Rotating Azure AD (AAD) Connection Credentials

When configuring an AAD Connection for Dashboard SSO, the login will begin failing, and the following error message will be returned:

{\"error\":\"invalid_client\",\"error_description\":\"AADSTS7000222: The provided client secret keys for app 'AZURE-AD-CLIENT-ID' are expired.

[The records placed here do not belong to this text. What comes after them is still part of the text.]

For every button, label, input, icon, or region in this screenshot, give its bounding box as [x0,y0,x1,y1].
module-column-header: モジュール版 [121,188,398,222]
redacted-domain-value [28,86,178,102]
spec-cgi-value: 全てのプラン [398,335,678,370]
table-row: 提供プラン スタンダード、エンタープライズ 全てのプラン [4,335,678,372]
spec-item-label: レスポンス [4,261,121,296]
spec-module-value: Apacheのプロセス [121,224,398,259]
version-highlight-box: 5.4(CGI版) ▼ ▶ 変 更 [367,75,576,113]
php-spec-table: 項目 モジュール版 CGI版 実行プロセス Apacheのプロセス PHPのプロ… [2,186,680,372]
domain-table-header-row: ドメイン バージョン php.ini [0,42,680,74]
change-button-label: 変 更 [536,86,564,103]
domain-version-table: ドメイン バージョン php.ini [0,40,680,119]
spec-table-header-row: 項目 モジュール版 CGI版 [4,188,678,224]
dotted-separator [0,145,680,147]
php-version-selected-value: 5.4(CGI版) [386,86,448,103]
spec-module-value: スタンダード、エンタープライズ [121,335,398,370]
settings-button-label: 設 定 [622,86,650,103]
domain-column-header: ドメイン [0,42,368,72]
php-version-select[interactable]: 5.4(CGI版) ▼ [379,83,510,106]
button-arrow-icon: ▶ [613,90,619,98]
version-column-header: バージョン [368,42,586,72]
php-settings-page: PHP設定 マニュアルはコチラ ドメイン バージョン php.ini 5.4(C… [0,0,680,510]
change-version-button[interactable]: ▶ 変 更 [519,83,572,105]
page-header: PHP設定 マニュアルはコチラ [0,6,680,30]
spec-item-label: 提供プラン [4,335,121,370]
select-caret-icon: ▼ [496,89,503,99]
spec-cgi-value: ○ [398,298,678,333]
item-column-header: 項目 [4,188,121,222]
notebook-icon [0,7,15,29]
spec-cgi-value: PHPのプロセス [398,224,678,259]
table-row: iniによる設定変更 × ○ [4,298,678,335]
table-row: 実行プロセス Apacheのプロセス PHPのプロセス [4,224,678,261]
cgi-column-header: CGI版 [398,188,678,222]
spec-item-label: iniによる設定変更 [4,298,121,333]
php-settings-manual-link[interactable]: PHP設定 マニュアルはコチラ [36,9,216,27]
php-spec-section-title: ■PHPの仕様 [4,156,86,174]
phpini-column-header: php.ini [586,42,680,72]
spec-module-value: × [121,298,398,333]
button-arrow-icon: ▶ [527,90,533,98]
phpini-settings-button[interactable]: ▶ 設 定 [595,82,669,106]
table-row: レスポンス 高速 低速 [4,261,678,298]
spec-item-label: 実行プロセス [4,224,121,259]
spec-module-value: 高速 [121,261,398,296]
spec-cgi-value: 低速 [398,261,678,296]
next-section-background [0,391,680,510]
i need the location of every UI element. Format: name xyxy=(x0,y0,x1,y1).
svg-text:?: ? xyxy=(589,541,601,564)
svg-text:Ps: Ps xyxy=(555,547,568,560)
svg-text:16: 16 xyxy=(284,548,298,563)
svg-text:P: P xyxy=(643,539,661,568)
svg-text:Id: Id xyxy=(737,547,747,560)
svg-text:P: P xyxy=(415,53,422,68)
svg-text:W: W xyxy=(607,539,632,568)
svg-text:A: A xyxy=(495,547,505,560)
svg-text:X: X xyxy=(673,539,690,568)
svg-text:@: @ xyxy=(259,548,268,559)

Visit the Azure portal to create new keys for your app: https://aka.ms/NewClientSecret, or consider using certificate credentials for added security: https://aka.ms/certCreds. }

This can occur with either an Azure Active Directory (AAD) Connection in an Auth0 tenant or a Dashboard SSO setup using AAD. In instances of Dashboard SSO, Admins will not be able to access the Auth0 dashboard. If this is a normal AAD connection, users would be unable to log in. 

• Azure AD
• Client Secret

The AAD client secret had expired, breaking the login flow. AAD client secrets typically have a configured expiry, and it is generally up to the customer to keep track of when the relevant secret expires to ensure no downtime.

For regular AAD connections, generate a new client secret and update the appropriate AAD Connection with the new value.

For Dashboard SSO, open a Support Ticket with Auth0 to coordinate sending the new client secret and updating the connection configuration.